I felt very nervous, for some reason. Very anxious. “As comfortable as I can be under the circumstances, I suppose.”

“Now,” said Mala Sonia, “my vision told me that something has been troubling you, but that you are not able to put a finger on what it is; so you can't begin to deal with the problem because it has no face for you, no name. It is a feeling you have inside that something is somehow wrong.”

“Are you asking my question for me?” I said. “I'm very puzzled here. I thought
I'm
the one who is supposed to ask
you
the question.”

“In your therapy sessions you don't always work exactly the
same way with every client, yes?” I accepted the truth of her statement. “Think of this as the same thing. So if it makes you feel better to be the one asking the question, ask me why you feel out of balance in your life, out of sorts; saying that you have felt that way for some time now, but can't explain why, and you want to know what is the trouble in your life and will you overcome it?”

I sighed. “Okay, Mala Sonia. I want to know what has been disturbing me lately, and knowing what it is, once it has been identified for me, can I overcome it?”

“Very good question!” Mala Sonia smiled. “You are good student.” She shuffled and cut the cards, then dealt ten of them from the top of the deck, rather than asking me to select them from a fanned spread as she had done with Amy's and Alice's readings. She glanced at the entire layout, then for several moments examined the cards individually, as if absorbing each one's relevance to the whole. I tried to analyze her facial expressions. At times she appeared studious, then reflective, then anxious, and at one point I thought I saw a flicker or two of fear. Naturally, this did not put me at ease, particularly since I felt that I was being force-fed this reading.

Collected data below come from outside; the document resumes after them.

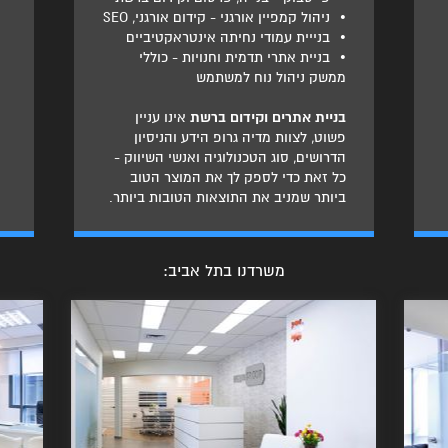
•
ניהול קמפיין אורגני - קידום אורגני, SEO
•
בנייית עמודי נחיתה אינטראקטיביים
•
בניית אתרי תדמית וחנויות - כוללי
ממשק ניהול נוח למשתמש
בניית אתרים וקידום ברשת
אינו עניין
פשוט, לצוות מדיה גרופ הידע והניסיון
הדרושים, סוג הטכנולוגיה ואנשי השיווק -
כל זאת כדי לספק לך את המוצר הטוב
ביותר שמניב את התוצאות הטובות ביותר.
משרדנו בתל אביב:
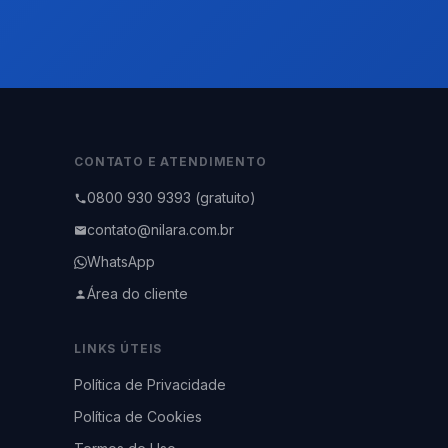
CONTATO E ATENDIMENTO
0800 930 9393 (gratuito)
contato@nilara.com.br
WhatsApp
Área do cliente
LINKS ÚTEIS
Política de Privacidade
Política de Cookies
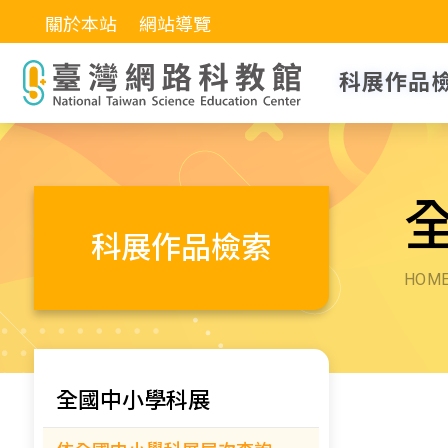
關於本站
網站導覽
科展作品
科展作品檢索
HOM
全國中小學科展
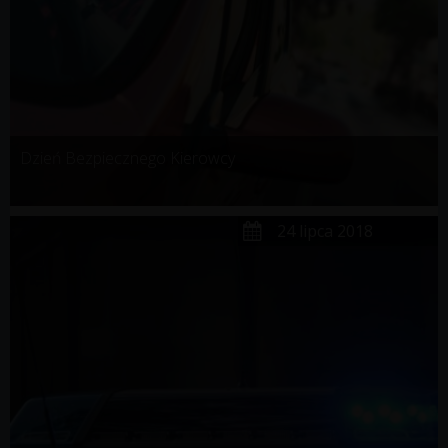
Dzień Bezpiecznego Kierowcy
24 lipca 2018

“I will explain as we go, bearing in mind your question.”

“Your question, really,” I added, correcting her.


The
question. The question that comes to me in my vision last night, that keeps me awake and troubled with such bad feelings. The question that surrounds your aura.”

The ten-card configuration consisted of a cross within a cross and four cards arranged in a vertical line to its right. Mala Sonia tapped the lower card of the inner cross. “See this? Card one: the Empress. First card represents your present position; who you are or who you have been up till now, and which is the basis
of your situation. A Major Arcana card. So, Susan, we imagine you right now as her.”

“Okay…”

“And
who
is the Empress? She is archetype of the nurturing female. She is Woman. She is Wife. She is Mother. She is Marriage. Think of Demeter in the Greek mythology, yes? This card in this position would direct us like a road map to your home life as the center of the dark trouble surrounding you. The Empress can also represent the motivating force behind a successful partnership. So we are looking at you, Susan,
in your home,
as the motivating force in your relationship with your husband, with your children. In your life, the personal and the professional often become blended, because you conduct your therapy sessions in the same building as your home, so we can also say that each of your clients is a partner, and as their therapist you are the motivating force behind these marriages as well. You are the one encouraging them to succeed; not the other way around. You are with me so far, yes?”